We walked in the footsteps of the British through Charlestown, the area on the north side of the Charles River which is also Boston harbor.  They marched 2200 strong to quell those ragtag colonists who were trying to rebel against His Majesty's care of them.  The colonists had entrenched on Breed's Hill, deciding on the last day that it was higher and more defensible than Bunker Hill nearby.  In three onslaughts the Redcoats managed to repel the rebels, but at the cost of half their men.  The colonial militia lost the battle, but lost only 400-600 men.  The war had begun. 

The memorial obelisk may seem strange where the militia was defeated, but the battler here showed the colonists that they could effectively engage the powerful British army.  It became a rallying point and a symbol of patriotism.


We had a wonderful lunch at Warren's Tavern, a pub Paul Revere enjoyed until his friend Dr. Joseph Warren lost his life on Breed's Hill.
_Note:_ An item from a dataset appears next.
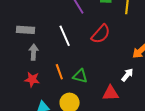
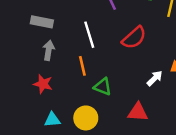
orange line: (59, 72) -> (82, 66), moved
white arrow: (127, 75) -> (155, 78), moved

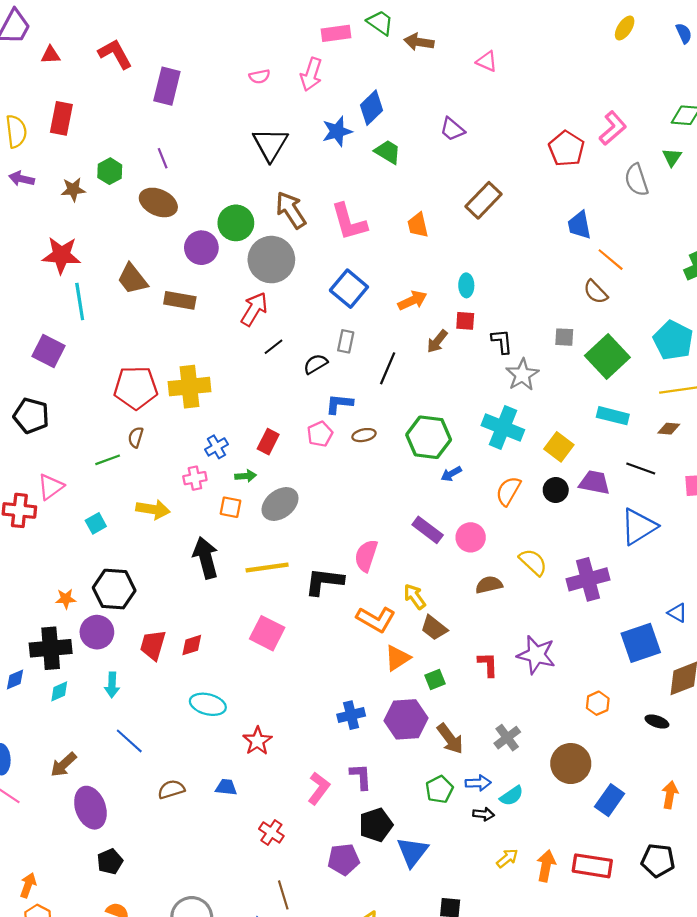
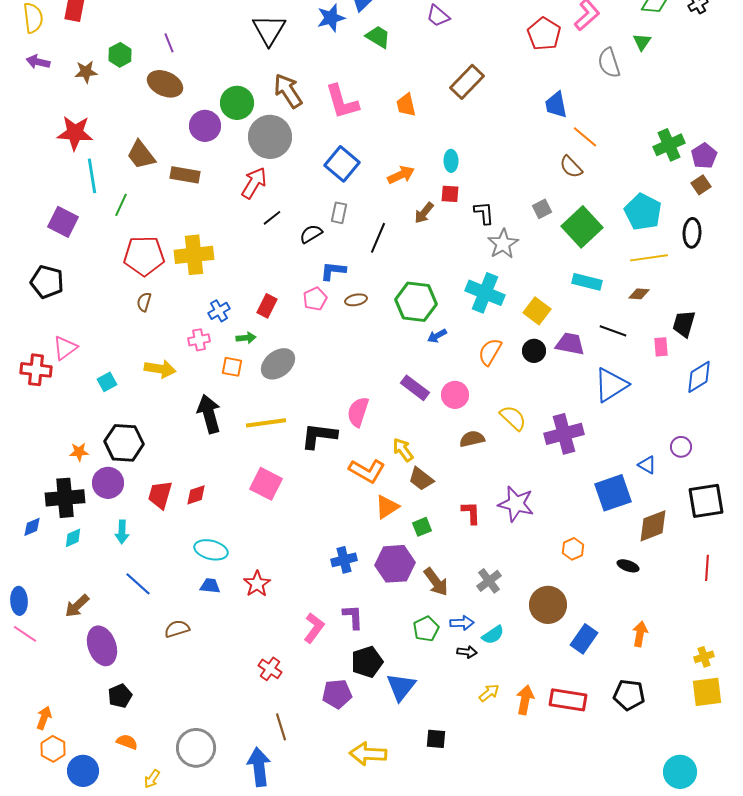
gray square: (564, 337) -> (542, 209), turned -30
green line: (108, 460) -> (121, 205), moved, turned -45
blue trapezoid: (226, 787) -> (210, 586), moved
The USS Constitution is the oldest commissioned warship in the world still afloat.  She was built in Boston's North End in 1797 with a white oak and live oak hull 24 to 36 inches thick.  Paul Revere invented a way to make copper sheathing which was applied to her lower hull.  In the War of 1812 British cannonballs bounced off her, gaining her the nickname "Old Ironsides."  She never lost a battle. 
 

Meandering back to the commuter rail station to get home to the condo-on-wheels, we visited Old South Church where Sam Adams gave the order to dump the tea for the Boston Tea Party.

We also saw Trinity Church near Back Bay.  Breath-taking.
 
 

Friday, October 18, 2013

New England 2013: Rhode Island

It’s official!  We have now been to 49 states.  Somehow when we visited New England for our belated honeymoon 43 years ago, we missed Rhode Island. 

 Today we wandered around Newport looking at the summer mansions of the millionaires in 1900.  I cannot imagine the wealth in this rocky ocean cliff town back then.  The Vanderbilt’s Breakers was a summer cottage of 70 rooms with an enormous ballroom overlooking the ocean crashing on the rocks, gilt and platinum wall covering panels, 40 servants, and 20 bathrooms at a time when most houses in the US didn’t have any.  Cornelius’s hobby was building opulent, state of the art homes to dazzle the wealthiest people in the country.


View of the back from the Cliff Walk.
 
At The Breakers yardmen use a lawn mower that cuts an 11 foot swath. 

We also toured Rosecliff, Tessie Oelrichs’ neuveau riche fantasy house.  She was determined to make hers the best party house Newport had seen.  When the Gilded Age faded, she missed the social life, lost touch with reality, and wandered about her house talking to imaginary party guests. 


The Cliff Walk is 3 ½ miles of paved path along the ocean cliff below the mansions.  Billed as a walk through their front yards, in reality most of them had impenetrable hedges to protect their privacy.  It was a lovely ocean side walk though.


We camped two night here, paying more than we probably have paid anywhere to camp.  Nice nature walk in the park.